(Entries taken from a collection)
-----
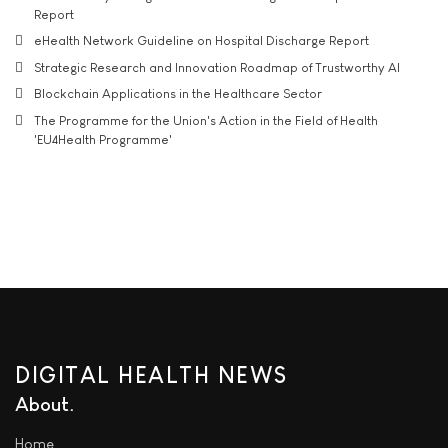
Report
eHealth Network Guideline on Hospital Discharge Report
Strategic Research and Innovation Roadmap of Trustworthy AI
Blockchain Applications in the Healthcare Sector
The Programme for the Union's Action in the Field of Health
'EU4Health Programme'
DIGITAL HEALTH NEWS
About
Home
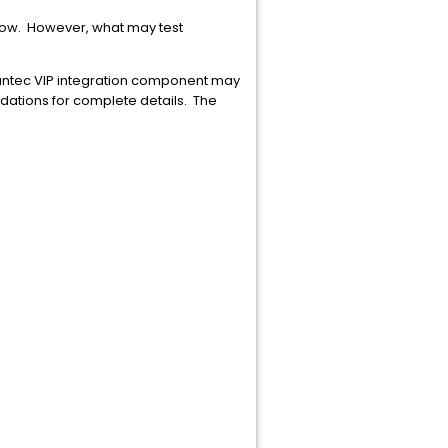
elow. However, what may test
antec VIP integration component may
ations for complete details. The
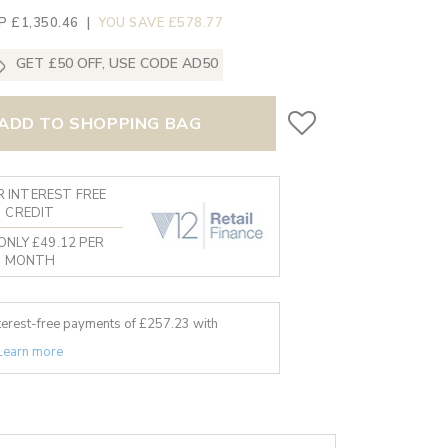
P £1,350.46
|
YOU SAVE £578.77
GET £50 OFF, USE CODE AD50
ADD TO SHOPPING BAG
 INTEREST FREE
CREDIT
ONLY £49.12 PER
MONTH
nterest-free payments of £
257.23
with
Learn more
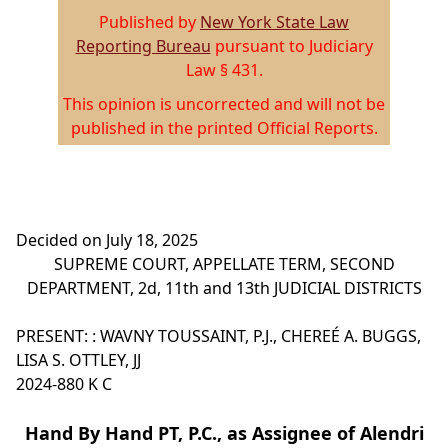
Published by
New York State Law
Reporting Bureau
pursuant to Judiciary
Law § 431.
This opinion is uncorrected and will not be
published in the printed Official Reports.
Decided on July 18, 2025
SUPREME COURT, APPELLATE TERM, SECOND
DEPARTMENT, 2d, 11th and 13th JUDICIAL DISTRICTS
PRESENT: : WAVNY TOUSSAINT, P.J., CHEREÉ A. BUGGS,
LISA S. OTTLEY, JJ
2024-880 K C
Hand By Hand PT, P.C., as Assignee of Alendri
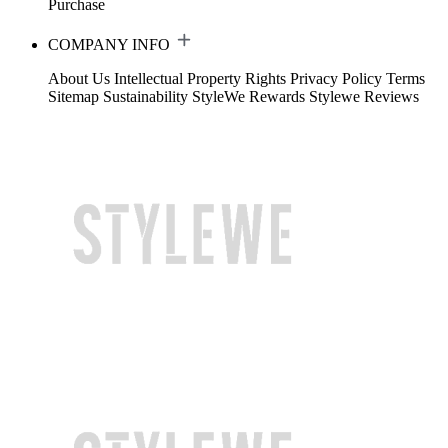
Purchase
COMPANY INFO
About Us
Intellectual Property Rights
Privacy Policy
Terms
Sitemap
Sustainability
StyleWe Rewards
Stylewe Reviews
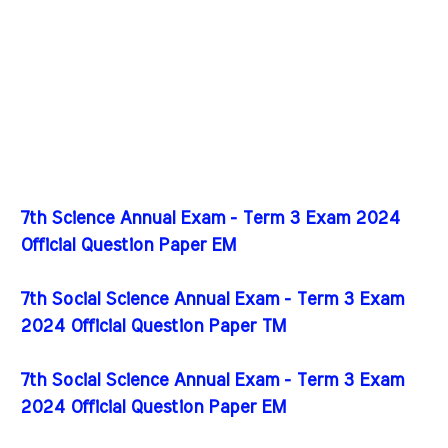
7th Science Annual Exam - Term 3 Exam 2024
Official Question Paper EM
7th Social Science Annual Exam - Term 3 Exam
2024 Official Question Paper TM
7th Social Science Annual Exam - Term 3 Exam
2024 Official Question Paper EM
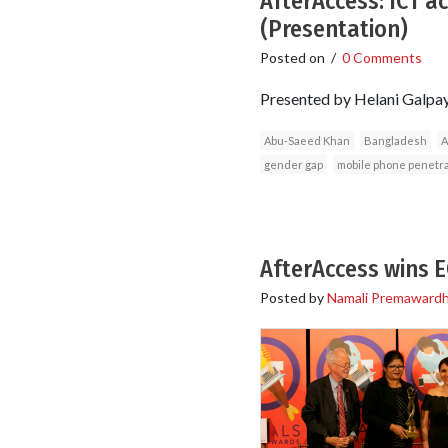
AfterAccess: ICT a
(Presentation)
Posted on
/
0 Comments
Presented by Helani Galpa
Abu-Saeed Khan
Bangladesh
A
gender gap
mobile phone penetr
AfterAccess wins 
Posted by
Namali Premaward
-----
Please say how many lines above contain "AfterAccess", number only.

2